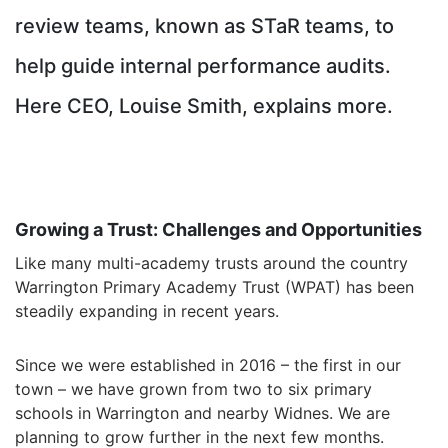
review teams, known as STaR teams, to
help guide internal performance audits.
H
ere CEO, Louise Smith, explains more.
Growing a Trust: Challenges and Opportunities
Like many multi-academy trusts around the country
Warrington Primary Academy Trust (WPAT) has been
steadily expanding in recent years.
Since we were established in 2016 – the first in our
town – we have grown from two to six primary
schools in Warrington and nearby Widnes. We are
planning to grow further in the next few months.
_____
*Problem description*.
Everything in the entries above should be returned exactly, apart from the pictures.

*Answer area*.
review teams, known as STaR teams, to
help guide internal performance audits.
H
ere CEO, Louise Smith, explains more.
Growing a Trust: Challenges and Opportunities
Like many multi-academy trusts around the country
Warrington Primary Academy Trust (WPAT) has been
steadily expanding in recent years.
Since we were established in 2016 – the first in our
town – we have grown from two to six primary
schools in Warrington and nearby Widnes. We are
planning to grow further in the next few months.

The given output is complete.